SPINE

Monday, February 11, 2013

Where have the Raj Bohemians gone?

I just noticed, that I had posted the following on September 9, 2011, on my tumblr.

Yesterday, I was on a Manhattan-bound train. At Prince Street, Soho, two girls board the train. Both look overtly made up. There’s a young black girl, her face awash in blusher, and her companion is a Chinese-American teen.

No sooner than they sit, than the latter opens her purse and whips out a lipstick and waves it like a dandelion as she begins to descant on the virtues of the brand of lipstick she was brandishing.

Here lies the crux of my interest: It’s an Estee Lauder lipstick, in a shade of red.
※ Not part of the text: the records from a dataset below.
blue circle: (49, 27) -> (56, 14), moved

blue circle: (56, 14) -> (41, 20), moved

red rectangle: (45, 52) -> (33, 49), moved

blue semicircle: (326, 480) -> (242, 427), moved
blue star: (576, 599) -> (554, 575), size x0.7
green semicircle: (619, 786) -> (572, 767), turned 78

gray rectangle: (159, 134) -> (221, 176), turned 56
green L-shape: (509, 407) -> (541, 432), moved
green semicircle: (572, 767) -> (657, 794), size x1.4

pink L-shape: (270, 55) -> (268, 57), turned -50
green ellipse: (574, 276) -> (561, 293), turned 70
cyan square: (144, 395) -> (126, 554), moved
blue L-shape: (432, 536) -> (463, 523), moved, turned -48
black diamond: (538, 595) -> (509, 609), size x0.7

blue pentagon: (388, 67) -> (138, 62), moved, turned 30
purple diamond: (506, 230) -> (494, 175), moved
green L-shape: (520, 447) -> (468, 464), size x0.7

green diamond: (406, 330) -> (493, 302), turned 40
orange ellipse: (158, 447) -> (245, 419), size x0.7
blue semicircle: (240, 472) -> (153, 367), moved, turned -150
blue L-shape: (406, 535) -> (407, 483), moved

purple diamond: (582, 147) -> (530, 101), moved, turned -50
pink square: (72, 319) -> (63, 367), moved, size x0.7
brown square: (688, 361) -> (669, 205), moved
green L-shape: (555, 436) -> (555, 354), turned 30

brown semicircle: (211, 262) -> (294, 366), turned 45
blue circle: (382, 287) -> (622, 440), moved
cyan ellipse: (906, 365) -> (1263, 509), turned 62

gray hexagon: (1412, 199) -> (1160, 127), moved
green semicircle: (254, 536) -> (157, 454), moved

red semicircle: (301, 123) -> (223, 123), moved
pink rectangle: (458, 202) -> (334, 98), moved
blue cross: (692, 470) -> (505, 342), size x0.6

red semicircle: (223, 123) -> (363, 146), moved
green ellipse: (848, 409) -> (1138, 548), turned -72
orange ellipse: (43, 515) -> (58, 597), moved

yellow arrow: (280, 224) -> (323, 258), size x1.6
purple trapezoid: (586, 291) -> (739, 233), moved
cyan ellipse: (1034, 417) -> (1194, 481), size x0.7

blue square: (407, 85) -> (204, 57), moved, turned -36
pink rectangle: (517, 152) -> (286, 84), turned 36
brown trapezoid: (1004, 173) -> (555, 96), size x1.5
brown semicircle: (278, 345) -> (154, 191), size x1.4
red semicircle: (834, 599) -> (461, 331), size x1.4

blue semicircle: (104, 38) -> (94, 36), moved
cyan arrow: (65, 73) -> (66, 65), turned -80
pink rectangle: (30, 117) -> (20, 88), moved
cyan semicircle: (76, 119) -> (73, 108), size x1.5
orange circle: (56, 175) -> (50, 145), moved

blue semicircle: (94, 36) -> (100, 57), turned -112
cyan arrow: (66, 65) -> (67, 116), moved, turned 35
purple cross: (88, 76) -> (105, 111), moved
The girl talks and talks about how she adores all things of an Estee Lauderly order. The word “Estee Lauder” perforates the air surrounding her, as though she was making a sales pitch on behalf of Estee Lauder.

I thought much about the girl’s touting of a brand and was reminded of Hari Kunzru’s short story Raj Boheminan (The New Yorker, March, 2008).

Narrated from the perspective of a nameless New Yorker, Kunzru’s story is about a consumerism-driven, shallow social order, where people are less like people and more like Buzz Agents who “monetize their social networks” because they are “early adopters” of trends, and spout buzz lines to their equally trendy friends whenever they can, especially at gatherings inside fashionably dilapidated warehouses in Manhattan and Brooklyn.

The protagonist wants to rebel against such “zombie-ization” of the multitude:
I started to notice something odd. Every time I met a friend, he or she would immediately make a recommendation, urge me to try something new. Lucas had been to a club on the other side of town and insisted that it was the best night out he’d had in ages. Janine almost forced me to take home a bottle of her “new favorite nutritional supplement.” At first, I shrugged it off. But, deep down, I knew that it had something to do with Raj and his vodka. Every night, I’d turn the incident over in my mind. I swallowed Ativan and Valium and Paxil (I had a compliant doctor), hoping that my anxiety would pass. It didn’t. There was Joe and his new running shoes. Razia’s bike. All my friends seemed to be dropping snippets of advertising copy into their conversation, short messages from their sponsors. They were constantly stating preferences for particular brands, dishing out free samples.

Whether the girl on the train was a brand-zombie or not I can’t tell, but the possibility is immense.